> TO DO
Which lines run from the one containing "MAC Arteum, Châteauneu" to the end of the entries? Quote them exactly, and nothing else.

> RAW DATA
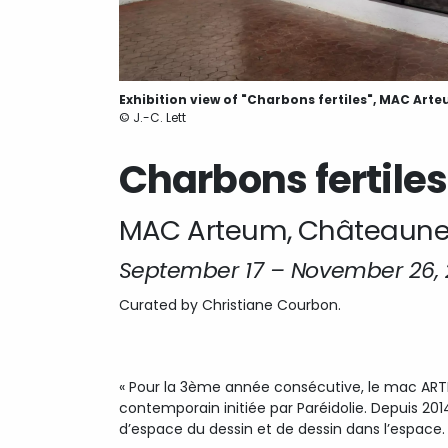
Exhibition view of "Charbons fertiles", MAC Art
© J.-C. Lett
Charbons fertiles
MAC Arteum, Châteauneu
September 17 – November 26, 
Curated by Christiane Courbon.
« Pour la 3ème année consécutive, le mac ARTEU
contemporain initiée par Paréidolie. Depuis 201
d’espace du dessin et de dessin dans l’espace.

> COMPLETED TASK
MAC Arteum, Châteauneu
September 17 – November 26, 
Curated by Christiane Courbon.
« Pour la 3ème année consécutive, le mac ARTEU
contemporain initiée par Paréidolie. Depuis 201
d’espace du dessin et de dessin dans l’espace.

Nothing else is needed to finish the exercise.